Les japonais comme les français aiment en général parler de nourriture et il arrive toujours un moment où on s’amuse à comparer les goûts de chacun. Ainsi, si vous leur demandez avec défiance “vous aimez le roquefort ?”, il est possible qu’on vous cite le wasabi (山葵) pour vous calmer. En effet, on est assez nombreux (je m’inclus dedans) à ne pas supporter le piquant de ce condiment. Cela s’applique t-il pour autant uniquement aux étrangers ?

Analyse du mot wasabi et popularité chez les japonais

Wasabi s’écrit le plus souvent en kana (わさび ou ワサビ) mais vous pourrez le trouver avec les kanjis 山葵. Littéralement “malvacées (famille de plantes) des montagnes“, ceux-ci ont été choisis sur le tard pour leur sens. Car la prononciation wasabi viendrait apparemment de la contraction de warusawarihibiku (悪障疼). Ce qui signifie en gros”mauvais-souffrance-peine“. Pas très reluisant ! Pour décrire cette sensation particulière, on dit en japonais hana ni tsunto kuru karasa (鼻につんとくる辛さ) “un piquant qui monte au nez”.

Il existe d’ailleurs une expression idiomatique traduisant bien cette vive sensation. Il s’agit de wasabi wo kikaseru (ワサビを利かせる) littéralement “faire agir le wasabi” et qui signifie “utiliser des mots forts/ébranler”. Concernant sa consommation, on sait qu’elle remonterait au 8ème siècle au moins. Vu que le wasabi possède différentes propriétés (désodorisant, anti-bactérien, anti-moisissure…), il est difficile de savoir s’il était plutôt consommé pour son goût où plutôt pour la recherche de ces effets. Sur le poisson cru en tout cas, il est vivement conseillé d’en utiliser !

Message indiquant que tous les sushis sont ” wasabinuki わさび抜き” c’est à dire “sans wasabi”. On dit aussi familièrement “sabinuki” (サビ抜き).

Cependant, si vous êtes bien attentifs, vous aurez peut être remarqué que de plus en plus de kaitenzushi ne déposent plus automatiquement du wasabi sur les sushis comme autrefois. Le choix est laissé au client de s’en servir ou non. Il existe différentes réponses à ça, d’une part la volonté de s’adapter à toute la famille (enfants inclus). On invoque aussi le fait que les techniques de conservation se sont améliorées par rapport à autrefois. Plus besoin de wasabi donc ! Cependant, une autre tendance semble se dessiner : les japonais seraient de moins en moins friands de ce condiment.

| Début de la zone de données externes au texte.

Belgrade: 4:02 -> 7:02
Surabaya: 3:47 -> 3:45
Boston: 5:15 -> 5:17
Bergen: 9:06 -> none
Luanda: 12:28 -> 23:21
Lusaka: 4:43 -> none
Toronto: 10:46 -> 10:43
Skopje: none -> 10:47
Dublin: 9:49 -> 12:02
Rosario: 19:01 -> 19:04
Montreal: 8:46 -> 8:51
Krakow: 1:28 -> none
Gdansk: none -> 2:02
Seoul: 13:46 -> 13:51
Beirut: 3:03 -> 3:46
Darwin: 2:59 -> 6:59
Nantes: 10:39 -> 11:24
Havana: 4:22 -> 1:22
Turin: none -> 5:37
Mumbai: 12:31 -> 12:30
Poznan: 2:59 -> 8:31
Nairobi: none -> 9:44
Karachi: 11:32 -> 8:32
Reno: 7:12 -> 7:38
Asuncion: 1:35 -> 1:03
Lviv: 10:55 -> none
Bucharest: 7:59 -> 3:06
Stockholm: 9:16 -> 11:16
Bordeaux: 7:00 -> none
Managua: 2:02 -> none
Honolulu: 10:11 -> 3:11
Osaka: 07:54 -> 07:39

A ce sujet, une étude a été réalisée en 2017 via l’université Gifu. Selon celle-ci, 39% des lycéens interrogés (600 personnes) admettent détester le wasabi. Chez les personnes âgées, ce chiffre est seulement de 14%. Une autre enquête datant de 2013 confirme cette tendance, à savoir que plus la tranche d’âge est jeune, moins le wasabi est apprécié. Vit-il ses dernières heures ?

Sources : Gogen-allguide (étymologies), gifu-u.ac (étude de 2017)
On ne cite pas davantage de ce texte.